As imagens são sempre impressionantes e a coragem e a intensidade dos corpos, espantosas. Associações se formam nessa tomada de risco sem qualquer expectativa de vencer em seu campo as forças policiais e/ou militares e sua onipresente repressão. Abundam, também, uma alegria do engajamento, do estar juntos, criar coletivamente, dedicar energias vitais – “é aí que reside o evento: não no fenômeno midiático forjado para vampirizar a revolta por sua celebração exterior, mas nos encontros que foram efetivamente produzidos”.[xi]

*Jean Tible é professor de ciência política na USP. Autor, entre outros livros, de Marx selvagem (Autonomia literária).

Referência


Jean Tible. Política selvagem.
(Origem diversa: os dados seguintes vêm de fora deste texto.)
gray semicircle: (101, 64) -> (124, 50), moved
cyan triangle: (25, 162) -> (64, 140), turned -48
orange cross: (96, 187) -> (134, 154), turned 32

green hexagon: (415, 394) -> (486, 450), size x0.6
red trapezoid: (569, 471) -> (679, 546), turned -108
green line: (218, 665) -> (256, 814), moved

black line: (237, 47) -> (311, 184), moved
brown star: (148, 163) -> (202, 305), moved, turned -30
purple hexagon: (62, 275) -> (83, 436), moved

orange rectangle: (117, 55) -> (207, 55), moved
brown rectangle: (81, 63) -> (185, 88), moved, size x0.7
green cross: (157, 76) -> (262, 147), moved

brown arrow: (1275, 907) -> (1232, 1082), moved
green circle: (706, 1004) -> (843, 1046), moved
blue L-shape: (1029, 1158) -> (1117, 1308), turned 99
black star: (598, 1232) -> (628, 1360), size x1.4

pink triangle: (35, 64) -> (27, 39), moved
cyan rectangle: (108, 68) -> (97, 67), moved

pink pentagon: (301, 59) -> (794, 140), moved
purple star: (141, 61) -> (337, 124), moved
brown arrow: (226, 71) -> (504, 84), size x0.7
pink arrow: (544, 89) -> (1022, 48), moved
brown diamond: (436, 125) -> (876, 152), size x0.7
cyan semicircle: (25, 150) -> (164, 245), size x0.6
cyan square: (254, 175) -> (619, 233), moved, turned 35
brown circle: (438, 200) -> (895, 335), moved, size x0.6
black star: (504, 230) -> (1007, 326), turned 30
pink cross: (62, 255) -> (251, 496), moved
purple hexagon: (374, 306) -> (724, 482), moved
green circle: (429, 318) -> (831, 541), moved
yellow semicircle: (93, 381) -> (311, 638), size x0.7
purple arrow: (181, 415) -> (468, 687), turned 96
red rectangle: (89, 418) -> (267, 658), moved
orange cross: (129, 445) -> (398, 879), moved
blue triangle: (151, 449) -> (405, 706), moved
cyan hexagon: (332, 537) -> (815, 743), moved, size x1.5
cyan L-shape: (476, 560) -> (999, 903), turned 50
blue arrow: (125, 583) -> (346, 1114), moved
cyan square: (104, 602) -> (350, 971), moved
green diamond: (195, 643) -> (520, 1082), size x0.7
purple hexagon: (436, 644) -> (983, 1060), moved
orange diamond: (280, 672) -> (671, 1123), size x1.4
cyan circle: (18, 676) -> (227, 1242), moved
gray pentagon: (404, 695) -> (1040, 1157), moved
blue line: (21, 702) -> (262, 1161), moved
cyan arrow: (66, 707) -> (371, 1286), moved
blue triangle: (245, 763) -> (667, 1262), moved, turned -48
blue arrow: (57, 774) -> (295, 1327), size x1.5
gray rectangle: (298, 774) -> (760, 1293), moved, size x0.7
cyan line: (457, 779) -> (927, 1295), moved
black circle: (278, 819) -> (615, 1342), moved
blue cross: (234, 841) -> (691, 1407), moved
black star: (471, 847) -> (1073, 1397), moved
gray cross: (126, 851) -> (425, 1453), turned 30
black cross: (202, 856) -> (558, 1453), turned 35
São Paulo, Glac edições & n-1 edições, 2022, 320 págs.

O lançamento será no dia 06 de dezembro, a partir das 18:30 hs, no Teatro Oficina.

Notas


[i] Jean TIBLE. Marx selvagem (São Paulo, Autonomia Literária, 2019, 4.ed.).

[ii] Oswald de ANDRADE. “Antiga conversa com Oswald de Andrade (por Milton Carneiro)” (1950) em: Os dentes do dragão: entrevistas (Rio de Janeiro, Globo, 2009, p. 287

[iii] Antonio NEGRI. “O acontecimento ‘levante’”, em Georges DIDI-HUBERMAN (org.) Levantes (São Paulo, Sesc, 2017, p. 39 e 41).

[iv] Heiner MÜLLER, “Fatzer ± Keuner” (1980) em: Erreurs choisies: Textes et entretiens (Paris, L’Arche, 1998, p. 35).

[v] Elias CANETTI. Uma luz em meu ouvido: história de uma vida 1921-1931 (São Paulo, Companhia das Letras, 1989 [1980], p. 80-81); Elias CANETTI. Massa e Poder (São Paulo, Companhia das Letras, 2013 [1960]); Elias CANETTI. Uma luz em meu ouvido: história de uma vida 1921-1931 (p. 138-139).

[vi] Elias CANETTI. Uma luz em meu ouvido, p. 224.

[vii] Gustave LE BON, Psicologia das multidões (São Paulo, WMF Martins Fontes, 2018 [1895]).

[viii] Daniel BENSAÏD. Marx, o intempestivo: grandezas e misérias de uma aventura crítica (séculos XIX e XX). (Rio de Janeiro, Civilização Brasileira, 1999 [1997], p. 16); Karl MARX e Friedrich ENGELS. Manifesto do Partido Comunista (São Paulo, Fundação Perseu Abramo, 1998 [1848]); Michael HARDT e Antonio NEGRI. Império (Rio de Janeiro, Record, 2001); COMITÊ INVISÍVEL, A insurreição que vem (Recife, Edições Baratas, 2013 [2007]) e Aos nossos amigos. (São Paulo, n-1, 2016 [2014]).

[ix] Em itálico ao longo do texto brotam mensagens de pixos, faixas, “palavras de ordem” e gritos das ruas.

[x] Ezequiel KOPEL, “¿El tercer capítulo de la Primavera Árabe?”, Nueva Sociedad (n. 286, março-abril de 2020, p. 130 e 138-139).

[xi] Alain BERTHO. Time over? Le temps des soulèvements (Paris, Croquant, 2020, p. 66); COMITÊ INVISÍVEL. Aos nossos amigos.